Mr Verwaayen is new to the job and to the ways of the City, so his over optimism may be understandable. The stock market expects it of us, he would say, and in the interests of transparency it seems only right that internal targets and forecasts are shared with investors. What's more, it gives the team something to aim at and galvanises the company into higher levels of achievement. Well maybe, but actually lots of big companies rub along perfectly well without publicly disclosed targets. The law of averages alone dictates that eventually all targets are going to be missed. As US investors have learned to their cost, they also create a powerful incentive to cook the books and massage the numbers.

Mr Verwaayen is one thing, but perhaps much more shocking was Lord Browne of Madingley's admission that for the third time in eight weeks he is being forced to cut BP's production targets. BP is struggling to meet its forecast for underlying earnings too. Lord Browne is, or should that be was, regarded as a demi-god in the City where he is continually fêted as Britain's most accomplished chief executive. By any standards, BP continues to do well, but when a chief executive as trusted and lauded as Lord Browne says he's going to do even better, people tend to believe him. Once expectations have been built up, it's very hard to get them down again without a nasty bump.

Others to have been caught out in the same way this year include Jean-Pierre Garnier, chief executive of GlaxoSmithKline, forced dramatically to scale back his earnings guidance because of generic competition to his best selling drug, Augmentin. Then there was Martin Read, chief executive of Logica, just one of any number of tech-wreck bosses obliged to downscale his forecast of rapid revenue and earnings growth to one of, er, falling revenues and profits.

There have always been CEOs prepared to perform the growth-targets high-wire act. Eventually they always fall off. One of the most famous was Sir Clive Thompson, chairman of Rentokil. He became known as Mr Twenty Per Cent for his promise to grow earnings by at least a fifth every year. He managed to keep it up for longer than anyone thought possible, but by the end even he was reduced to using ever more elaborate accounting devices to achieve the impossible. These days he struggles to achieve any growth at all. Nobody can keep winning for ever. But that's never stopped chief executives thinking they can.

Harvey Nichols

Dear oh dear. Anyone would think the end of the world was nigh reading the Harvey Nichols interim trading statement yesterday. Like for like sales are down, profits are down, borrowings are up, tax is up, cash flow is suffering, and darling don't even mention the future. Was there nothing positive to say at all? Well no actually. Everything is just terrible, the very reverse of Absolutely Fabulous in fact. It's like Patsy and Edina on a bad hair day.

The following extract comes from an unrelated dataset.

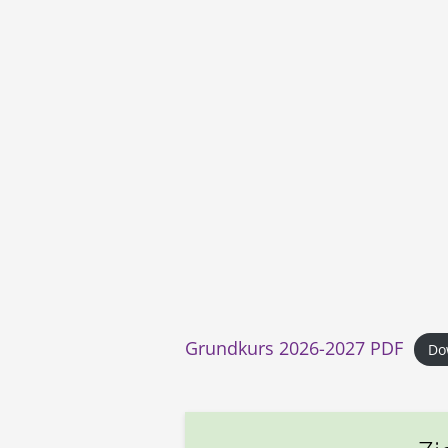
Grundkurs 2026-2027 PDF
Do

Normally I'd be congratulating the company on its honesty, but of course there is a sub-text here. The company's chairman, Dixon Poon, has made a 250p-a-share bid for the minority of the shares he doesn't already own, and he needs everyone to think that things are bad and getting worse. The largest minority shareholder, Deutsche Asset Management with nearly 30 per cent of the minority, says it won't accept, and Mr Poon says he won't increase. Mr Poon needs 75 per cent of the minority to vote in favour for his scheme of arrangement to work, so on the face of it, that is that and he's lost.

Not so, says Mr Poon, a Hong Kong-based entrepreneur. If necessary, he'll turn his offer into a straight takeover bid, which would give him the right to delist the shares once he reaches 75 per cent of the total. Given that he already has more than 50 per cent, it should be easily possible. Deutsche's substantial shareholding would no longer be the blocking stake it is under the present offer.

Deutsche is hopping mad about it all, and rightly so. Mr Poon made no attempt to ask his largest outside shareholder whether such an offer might be acceptable before he made it, perhaps because he knew what the answer would be. Harvey Nics might genuinely be down in the dumps right now, but any kind of a long-term view it is quite plainly an excellent franchise with equally excellent growth prospects. Mr Poon is taking his shareholders for a ride and they should give him the bloody nose he deserves.